Babalu's Not That Bad

Jake Rossen's new column on the Babalu incident reaffirms a couple of things I've been saying.

1.  The choke isn't that bad.  Rossen believes part of what led to Babalu's dismissal from the UFC was his expendability.  That means it wasn't the heinousness of the crime itself, but rather, the crime was a catalyst for further punitive action.  To wit:

I feel bad for Sobral, not because I condone his juvenile behavior, but because his lack of marquee appeal could have cost him a lucrative tenure in the UFC. With the recent influx of talent, he may have been perceived as an expendable concession to public relations. This same company did not sever relations with commission-convicted steroid users Tim Sylvia (Pictures) and Stephan Bonnar (Pictures); it invited Phil Baroni (Pictures) back after he struck a referee; it rewarded the street fighting legends of Lee Murray (Pictures) and Sean Gannon with opportunities on premium telecasts.

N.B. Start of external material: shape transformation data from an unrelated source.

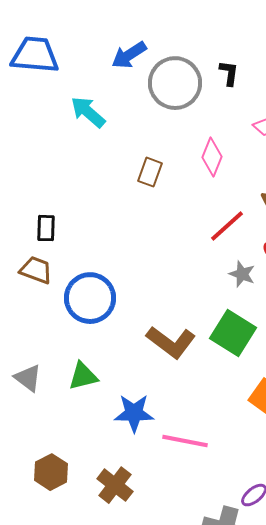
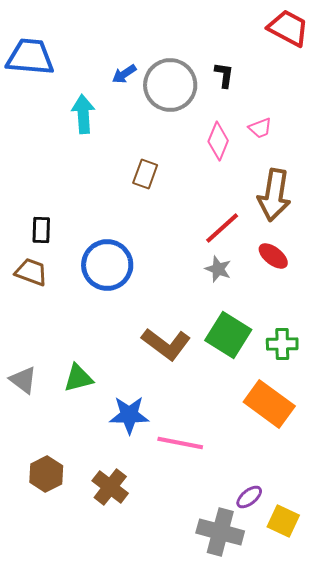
blue arrow: (129, 55) -> (124, 74), moved, size x0.7
cyan arrow: (88, 112) -> (83, 114), turned 45
pink diamond: (212, 157) -> (218, 141), moved
gray star: (242, 274) -> (218, 269), moved
blue circle: (90, 298) -> (107, 265), moved

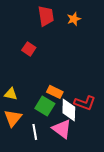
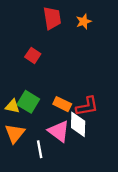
red L-shape: (85, 103) -> (87, 106), moved, turned -30
green square: (45, 106) -> (28, 102), moved
pink triangle: (62, 129) -> (59, 131), moved

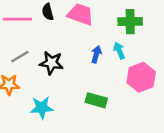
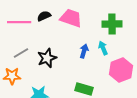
black semicircle: (48, 12) -> (44, 16), turned 80
black star: (51, 63) -> (47, 58), turned -30

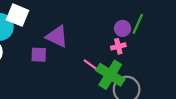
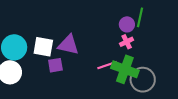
white square: (17, 15) -> (43, 47), moved
pink line: (93, 66) -> (107, 65), turned -42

2.  The UFC's distrubtion of justice is unequal and their methodology for doing so ad hoc.  The UFC has 31 rules fighters must obey in the Octagon and of course, Sobral broke one (or more).  Specifically, he flagrantly ignored the instructions of the referee.  But what does that mean going forward?  What is the punishment for that crime?  Is there a framework to decide punishment?  Is that worse than doing steroids?  What defines "flagrant"?  To my knowledge, there is no answer.  The UFC is administering justice by the seat of it's pants.  It's deciding what to do on individual bases each time without regard whatsoever to precedent or equality.  Rossen reaffirms:

The gravity of punishment going on in the organization seems random at best, selective and biased at worst. Are choices being made out of a sense of responsibility, or at the whim of the accountant?

As a sport, you expect participants to adhere to the rules. But as a rational person, you can also expect an activity in which the primary goal is to render someone else helpless and physically subservient to occasionally play host to some unpleasantness.

Rossen eventually concludes it will be a shame to not see Babalu in the UFC, despite his "juvenile" behavior.  I can't say I disagree.  I just wish those who believe Babalu's crime to be his downfall to square their beliefs with the reality that he was cut for reasons that extend well beyond his actions on the night of the Heath fight.